Other former tenants and a former maintenance worker sent pictures to 41 Action News of water leaks, mold, electrical problems and myriad additional complaints.

Kevin Larson, who said he lived at the complex in 2015, remembered being outside where children were playing when he saw a Bentley speeding by.

He yelled at the driver to slow down when he nearly hit a child. Larson says the driver jumped out his car and asked if Larson knew who he was.

Larson said he didn't care who he was, but that he needed him to slow down. The man then identified himself as the the owner of the complex, Nevin Dewar, and shoved Larson hard enough that he fell to the ground.

A witness called the Overland Park Police Department, which sent an officer to review surveillance video from the complex.

"The first words out of the officer's mouth was, 'Do you want to press charges?,'" Larson said.

Larson declined, but he said Dewar retaliated anyway and told Larson to leave the complex.

"I'm the owner and you're out," Larson remembered Dewar telling him. "You're out right now. Tonight you're evicted. Get out of here right now. You need to be gone by tomorrow."

Larson said he and his wife were evicted the next day. Court records show the eviction case against the Larsons was dismissed in November 2015.

David Mandelbaum, who pleaded guilty to federal income tax evasion last year, represented Dewar in the case.

That wasn't the only incident of aggressive driving that led to an encounter with police.

Sue Chambers was a building inspector for the city of Overland Park's Building Safety Department until the end of 2018.

She recalled an incident several years ago when Dewar nearly ran her over while she was walking at the apartment complex. Dewar blocked her vehicle with his car so she couldn't leave during that incident and Overland Park police had to intervene.

"I was scared," Chambers said. "It was a clear attempt to intimidate me."

Chambers said after that incident she had a police escort every time she returned to inspect the apartment complex, where she found numerous problems that included drywall so badly water damaged she asked her supervisor to conduct an environmental test — a request that was denied.

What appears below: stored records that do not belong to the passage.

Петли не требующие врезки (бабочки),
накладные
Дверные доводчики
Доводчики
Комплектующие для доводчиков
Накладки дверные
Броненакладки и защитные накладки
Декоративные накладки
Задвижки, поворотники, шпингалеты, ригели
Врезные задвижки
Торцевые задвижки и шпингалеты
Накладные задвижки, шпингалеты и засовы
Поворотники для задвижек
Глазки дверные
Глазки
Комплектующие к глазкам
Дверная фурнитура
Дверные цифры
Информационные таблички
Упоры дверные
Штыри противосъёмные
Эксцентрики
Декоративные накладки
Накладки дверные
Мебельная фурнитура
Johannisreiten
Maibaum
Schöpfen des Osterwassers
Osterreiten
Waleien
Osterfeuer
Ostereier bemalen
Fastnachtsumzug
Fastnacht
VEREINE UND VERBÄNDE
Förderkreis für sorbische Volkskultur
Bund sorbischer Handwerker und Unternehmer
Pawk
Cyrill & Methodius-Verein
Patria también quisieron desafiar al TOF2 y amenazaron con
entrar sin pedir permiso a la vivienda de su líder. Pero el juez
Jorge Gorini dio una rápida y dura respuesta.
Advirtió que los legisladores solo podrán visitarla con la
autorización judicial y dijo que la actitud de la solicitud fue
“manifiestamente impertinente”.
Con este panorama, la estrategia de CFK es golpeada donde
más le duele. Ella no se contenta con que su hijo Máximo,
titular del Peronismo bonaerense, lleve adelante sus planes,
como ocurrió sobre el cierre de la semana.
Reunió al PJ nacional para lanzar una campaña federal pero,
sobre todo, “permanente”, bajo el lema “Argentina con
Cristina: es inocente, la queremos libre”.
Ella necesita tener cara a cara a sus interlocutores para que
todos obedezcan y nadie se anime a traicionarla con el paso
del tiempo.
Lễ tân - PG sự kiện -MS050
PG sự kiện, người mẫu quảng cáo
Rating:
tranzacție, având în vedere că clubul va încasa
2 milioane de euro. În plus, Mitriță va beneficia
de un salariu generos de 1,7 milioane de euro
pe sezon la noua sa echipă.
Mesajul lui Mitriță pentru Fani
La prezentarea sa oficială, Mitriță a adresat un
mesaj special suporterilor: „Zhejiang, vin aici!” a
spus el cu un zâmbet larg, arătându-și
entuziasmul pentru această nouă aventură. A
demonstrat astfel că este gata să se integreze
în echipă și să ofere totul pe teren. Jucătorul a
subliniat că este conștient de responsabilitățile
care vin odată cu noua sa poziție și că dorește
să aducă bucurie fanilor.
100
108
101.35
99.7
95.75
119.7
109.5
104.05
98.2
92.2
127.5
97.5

The manager of a tow truck company, who didn't wish to be identified, also claimed that company stopped doing business at the complex when management demanded a $50 kickback for each car towed.

The tow company manager said the complex didn't have proper signage for towing and complex management preyed on Section 8 tenants who didn't have the right stickers, having their vehicles towed because they knew those residents didn't have any money to get them returned.

The 41 Action News Investigators confirmed that the Olathe Housing Authority pulled its certification for Section 8 clients a few years ago at a complex the Dewars used to own called the Villas of Mur-Len due to ongoing problems there.

Jerome Franks, a spokesman for the Johnson County Housing Authority, said about eight to 10 Section 8 clients currently live at the 79 Metcalf Apartments, because they likely have nowhere else to go because they are poor and have other issues.

Franks said the Authority did a full inspection of units for those clients last year and repairs were made as a result, but the Authority is not currently allowing additional clients to move to 79 Metcalf.

He said the Authority is in ongoing negotiations with the Dewars about a future relationship with the complex. The 41 Action News Investigators reached out to the Dewars' attorney, Steve Mirakian, for comment on the new developments, but there was no response.

Mirakian wrote April 25 that "it is an undisputed fact that my client has spent millions of dollars renovating the complex since acquisition a few years ago. The aesthetic appearance of Metcalf 79 is in keeping with what one would expect for a large apartment complex located near old Overland Park and with the new construction and development that is ongoing. Over many years, my client has provided low to middle income affordable housing for thousands of tenants and continues to do so in Overland Park and elsewhere."